C’est sur ce segment élitiste et international que se positionne la galerie Cécile Fakhoury, qui écoule des œuvres dont les prix, de 2 000 à 70 000 euros, n’ont rien à envier aux tarifs parisiens. Le sculpteur ivoirien Jems Robert Koko Bi ou le plasticien sénégalais Cheikh Ndiaye sont de ceux-là. Comme eux, beaucoup d’artistes de la sous-région, à l’instar du Togolais Sadikou Oukpedjo, choisissent la Côte d’Ivoire pour le vent de liberté qui y règne : « Abidjan est une véritable fenêtre sur le monde », s’enthousiasme ce dernier. Un dynamisme incarné par la Fondation Donwahi, l’une des plus importantes d’Afrique de l’Ouest en matière d’art contemporain, qui a ré-ouvert en 2013 et joue aujourd’hui un « rôle de ruche artistique », selon Jeune Afrique.

La Côte D’ivoire, c’est aussi la patrie de naissance du « Vohou Vohou », un courant artistique né au milieu des années 1980, lorsque de jeunes peintres anticonformistes organisèrent au Centre culturel français une exposition qui fit date. Le mouvement, que l’on peut littéralement traduire par « assemblage de n’importe quoi », entendait faire de la récupération de matériaux hétéroclites un art à part entière, promouvant une esthétique négro-africaine radicale. Un courant qui « faisait de l’art avec tout ce qu’on trouvait », se souvient ainsi Josette Dagnogo, avant que le groupe composé par Koudougnon Théodore, Youssouf Bath ou encore Ibrahim Keïta ne se désagrège.

« Nous allons redonner à Abidjan sa position de plaque tournante des activités culturelles en Afrique »

Pour qu’une scène artistique digne de ce nom émerge, encore faut-il qu’elle s’appuie sur un écosystème solide, et notamment sur une offre de formation adéquate et le soutien de politiques publiques volontaristes. « Le gouvernement a pris conscience de l’ampleur de l’économie culturelle et du niveau d’employabilité qu’offre le secteur des arts et de la culture », assure ainsi au magazine Challenges le directeur de l’Institut national supérieur des arts et de l’action culturelle (Insaac), Armand-Modeste Koffi Goran, selon qui « la renaissance culturelle de la Côte d’Ivoire se fera avec l’Insaac ».

Fondé en 1991, la réputation de l’Insaac, doté d’un budget annuel de 2,3 millions d’euros, s’étend désormais sur tout le continent.
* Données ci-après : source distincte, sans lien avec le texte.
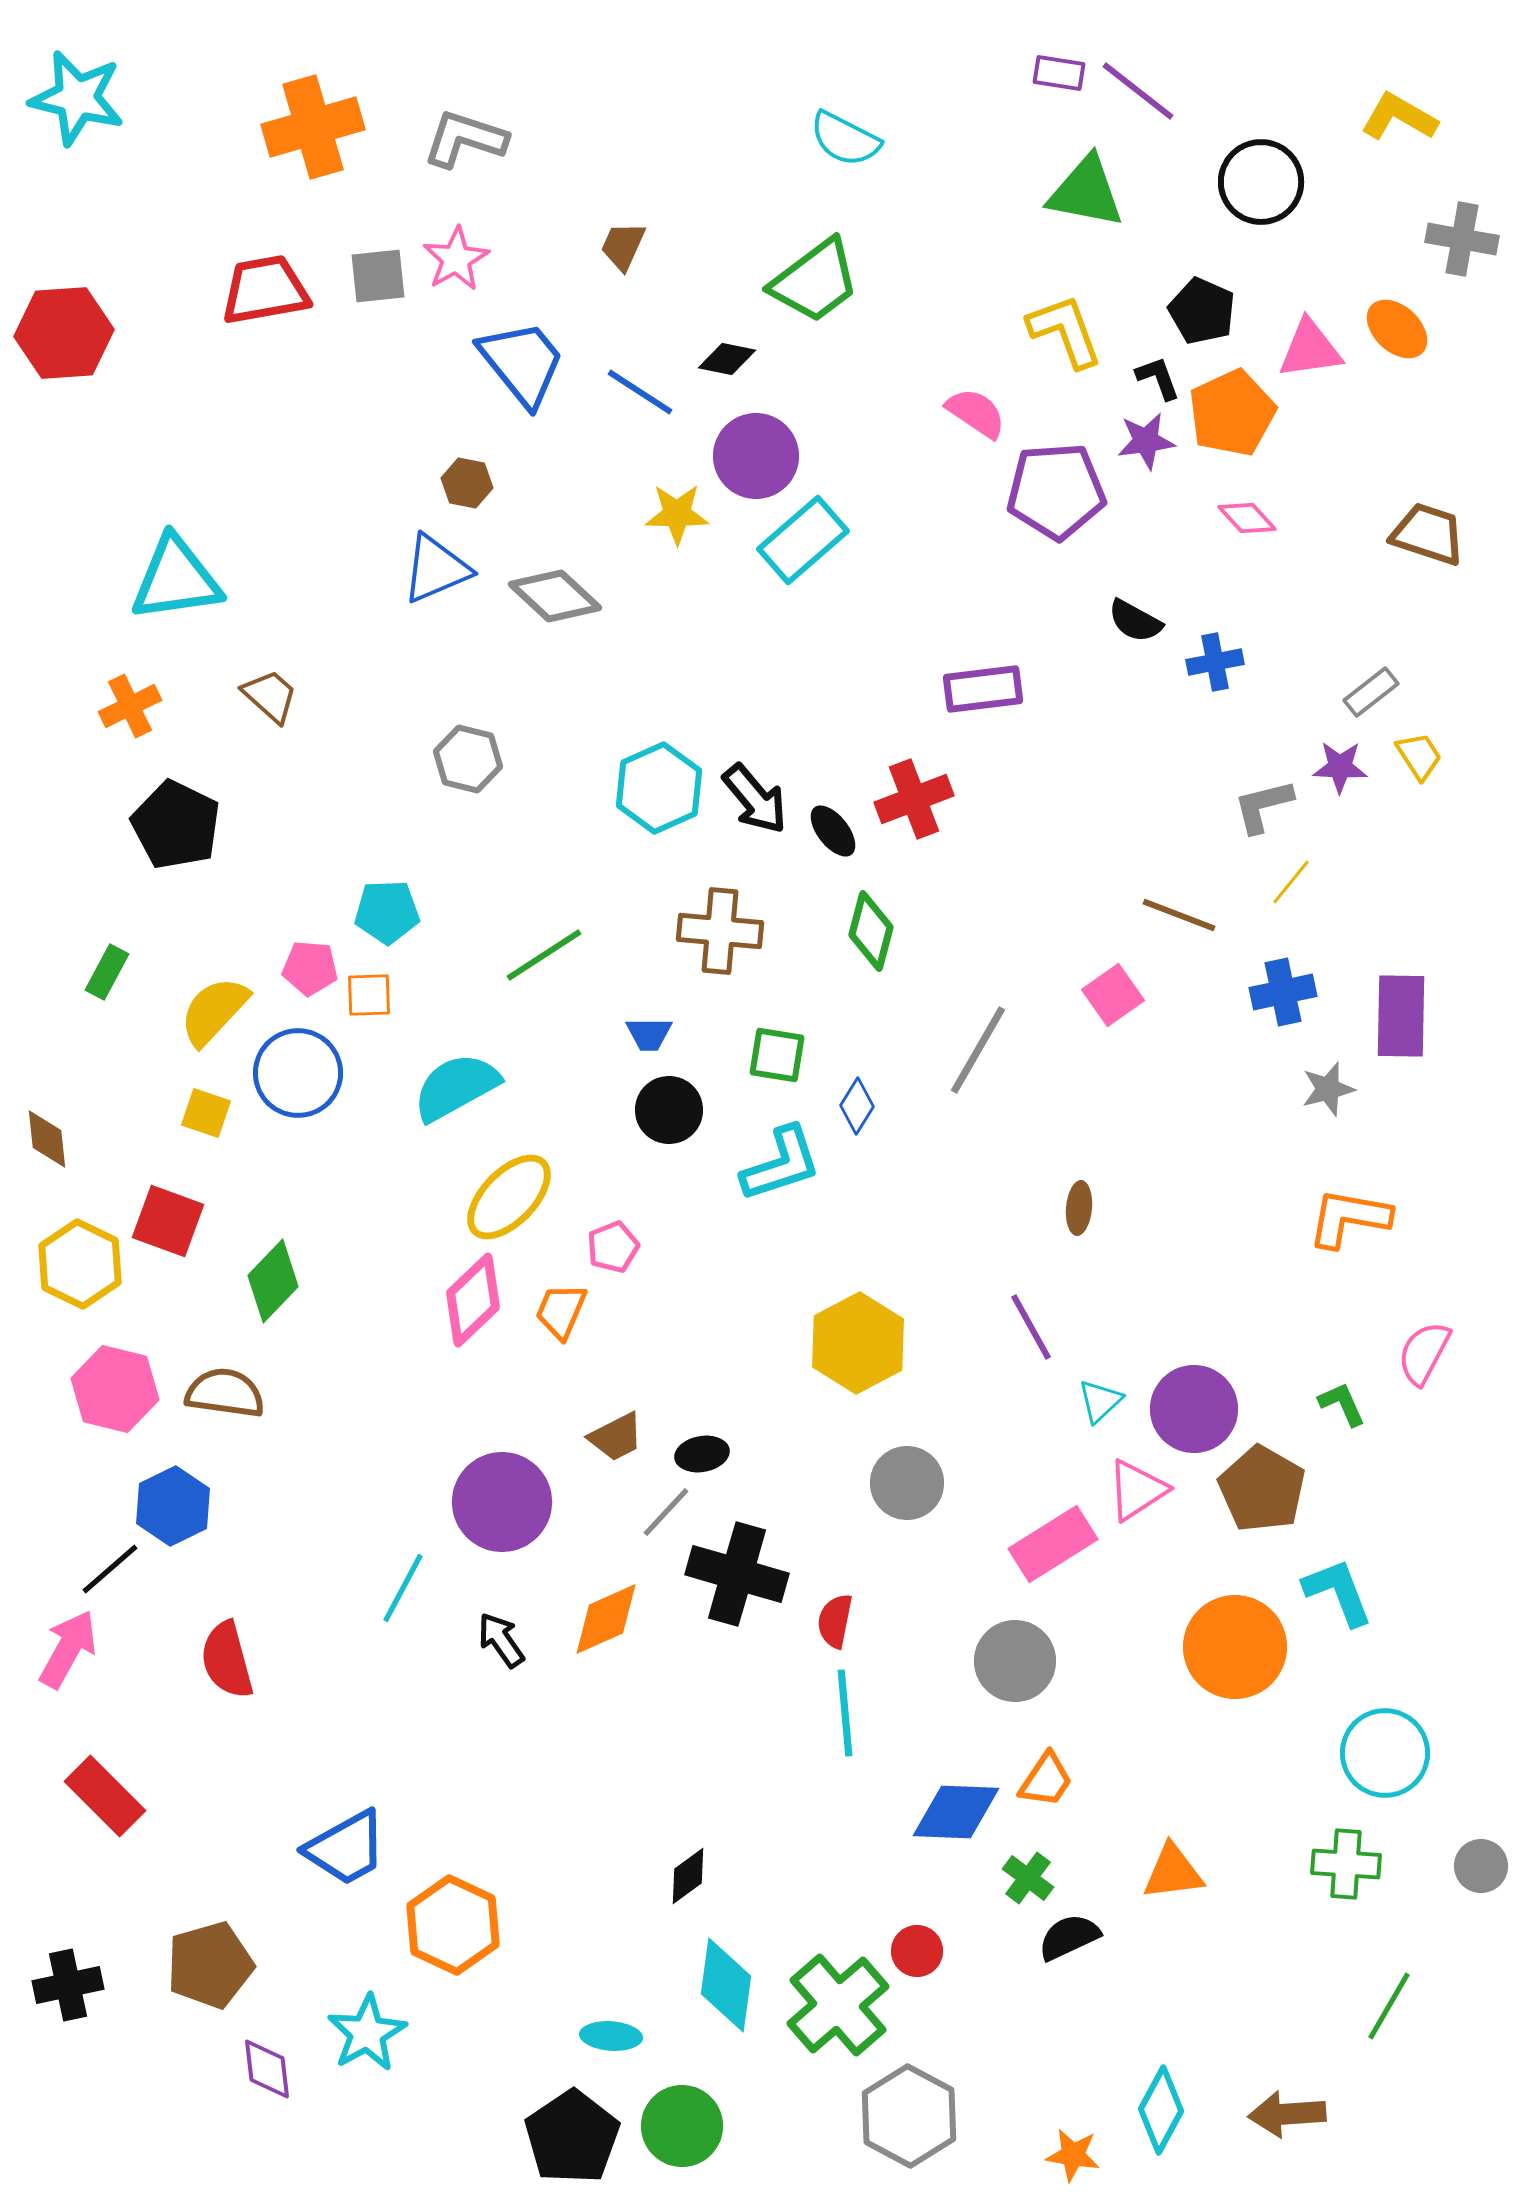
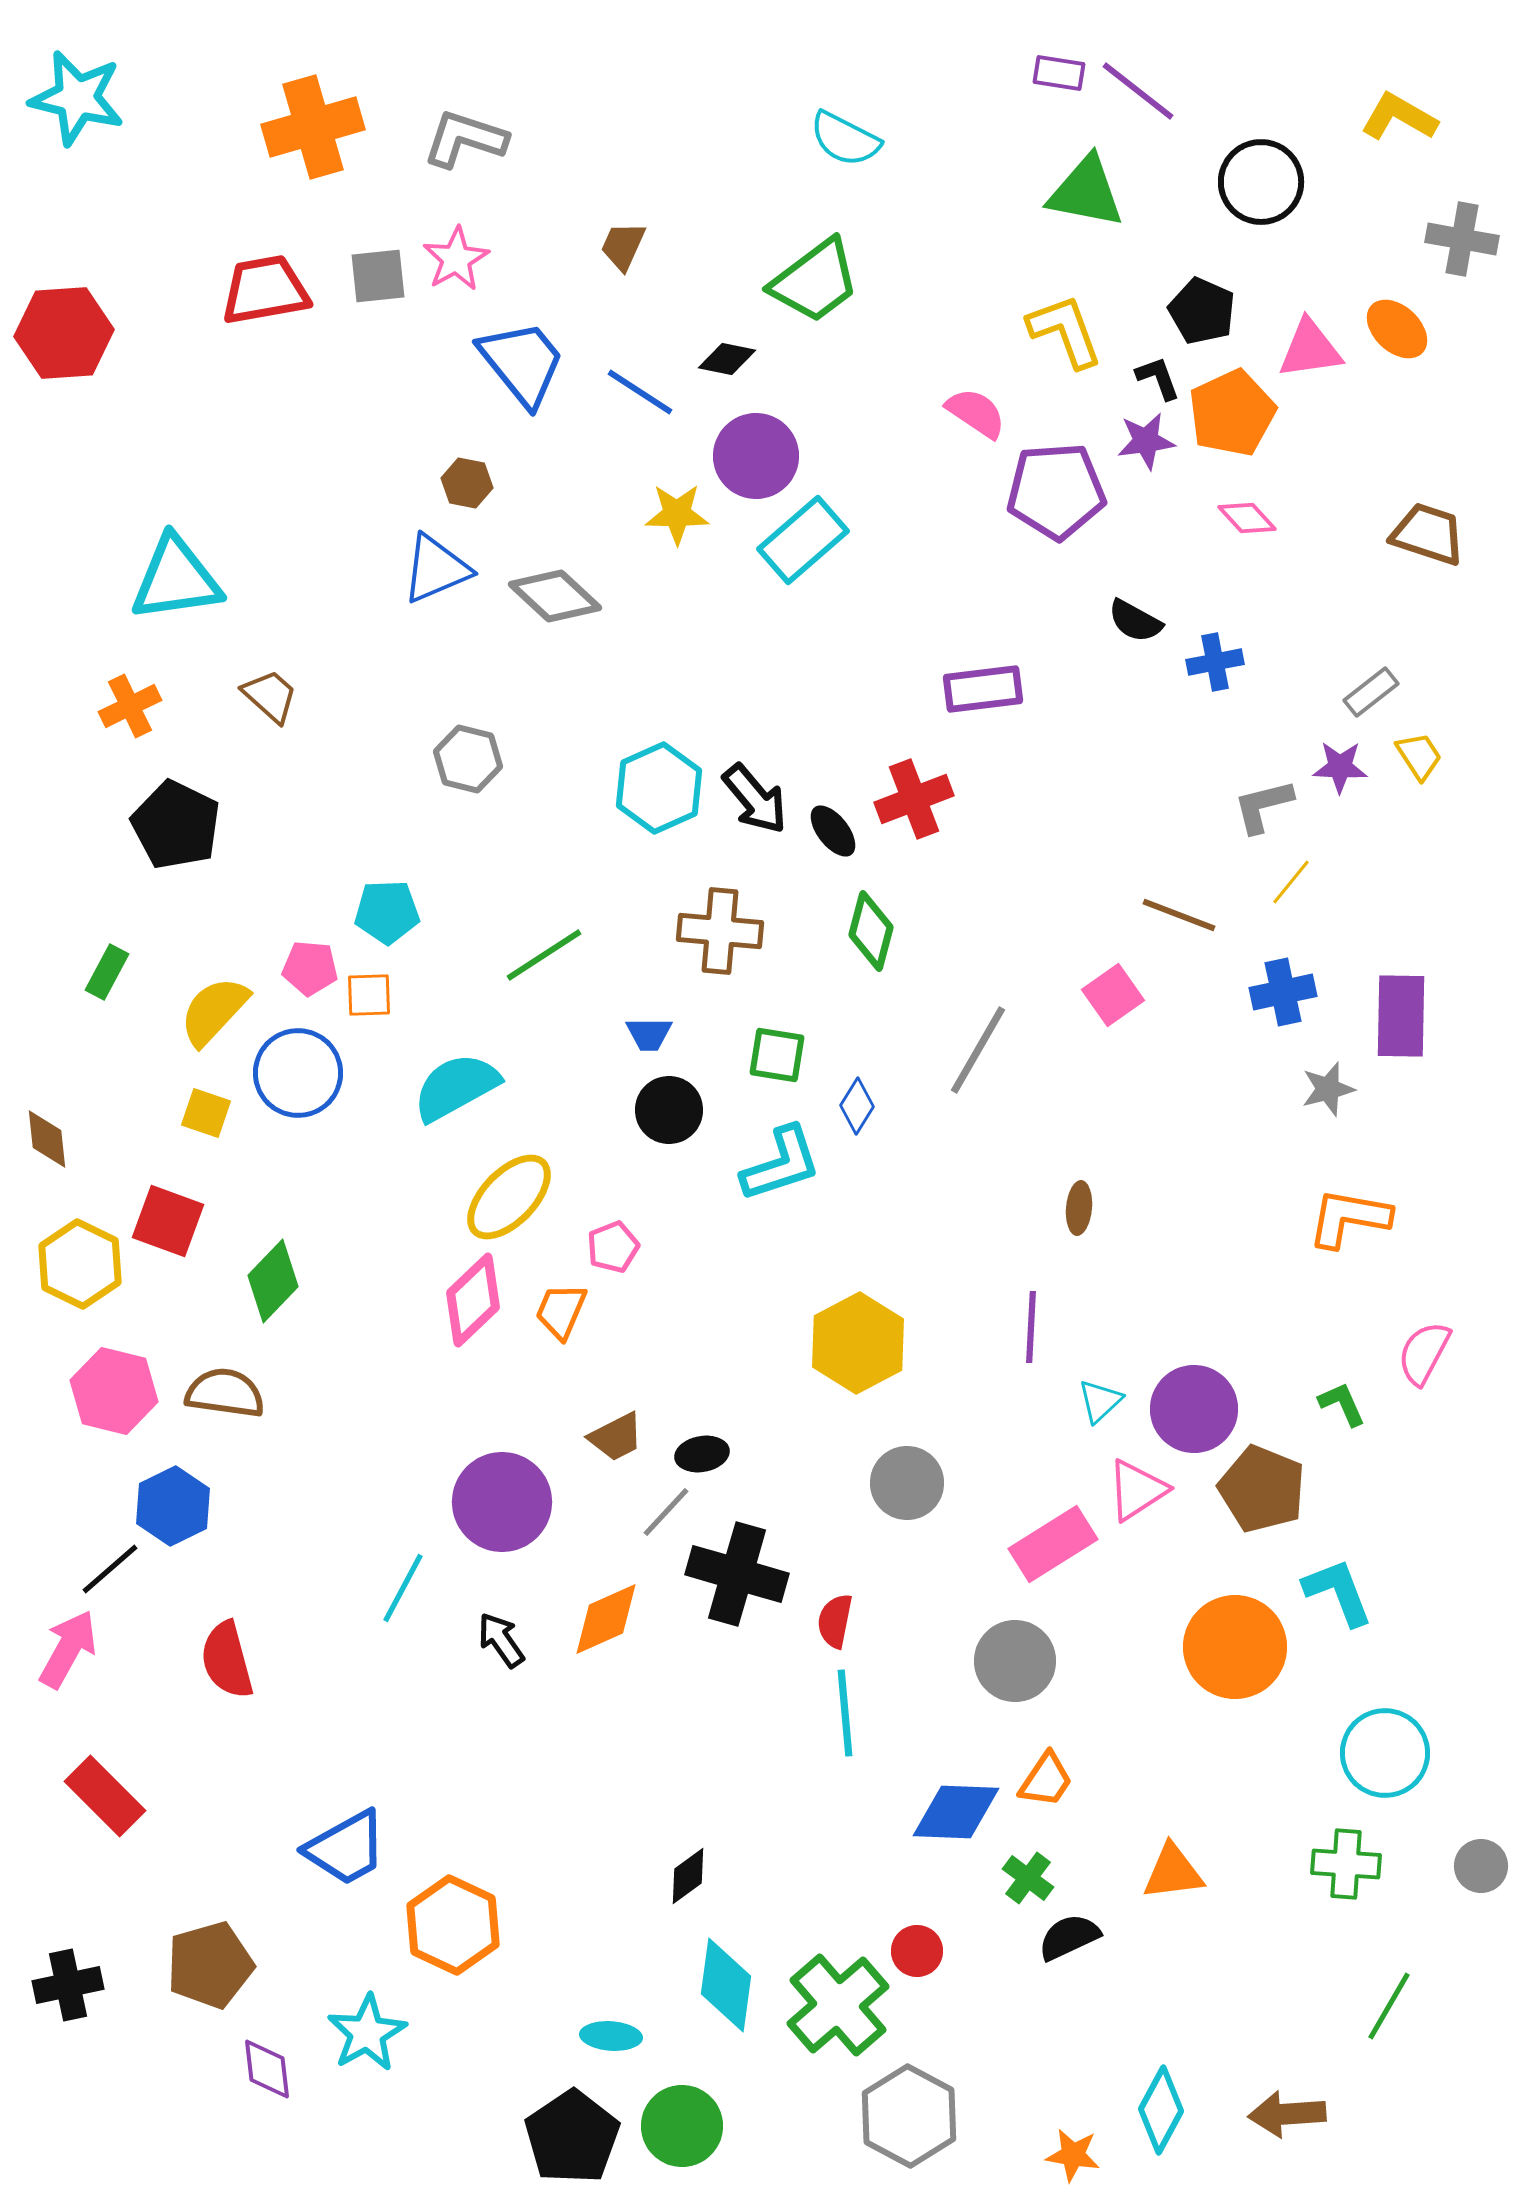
purple line at (1031, 1327): rotated 32 degrees clockwise
pink hexagon at (115, 1389): moved 1 px left, 2 px down
brown pentagon at (1262, 1489): rotated 8 degrees counterclockwise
De ses classes, qui accueillent aujourd’hui 3 500 élèves, sont sortis le comédien Sidiki Bakaba, le peintre Aboudia ou le musicien malien Bocana Maïga. « Les gens disaient avant que c’était une école d’amusement, mais une étude menée en 2016 a révélé que 650 000 personnes vivaient des arts et de la culture en Côte d’Ivoire », se félicite l’universitaire Jules Toa Agnini. « Nous allons redonner à Abidjan sa position de plaque tournante des activités culturelles en Afrique », jure encore un étudiant de l’Insaac.

Plaque tournante régionale, la Côte d’Ivoire a bien l’intention de le (re)devenir également en matière de cinéma. Invité d’honneur du dernier Festival du film francophone d’Angoulême, le pays a lancé récemment un Fonds de soutien à l’industrie cinématographique, le Fonsic, doté de 1,5 million d’euros par an. « Nous avons déjà planifié une dizaine de projets pour les années à venir », se félicite Mamidou Zoumana Coulibaly-Diakité, président du comité de gestion du Fonsic, selon qui cependant « l’Etat n’a pas vocation à assurer seul le financement des films, mais il joue comme un catalyseur ». « Quand je suis arrivé en poste en 2011, se souvient le ministre de la Culture Maurice Kouakou Bandaman, le cinéma était mort. Il n’y avait plus de production depuis plus de vingt ans (en raison du) manque de soutien de l’Etat » avant l’élection d’Alassane Ouattara.

Une série qui « a été tournée de façon magistrale », selon Dominique Nouvian Ouattara

Un président ivoirien qui « suit le dossier cinéma personnellement », selon son ministre. Et qui, lorsqu’il est empêché de se déplacer à Angoulême, s’y fait représenter par son épouse, Dominique Ouattara. La première dame ivoirienne assistait d’ailleurs en personne, le 23 octobre, à l’avant-première de la série « Invisibles », une coproduction Canal+ Afrique retraçant la vie difficile des enfants des rues. Une série qui « a été tournée de façon magistrale », selon Dominique Nouvian Ouattara, elle-même très fortement impliquée pour la cause des enfants via sa fondation Children of Africa. « Invisibles » a remporté, en septembre dernier, le Prix de la meilleure fiction francophone étrangère lors du 20e festival de fiction de la Rochelle.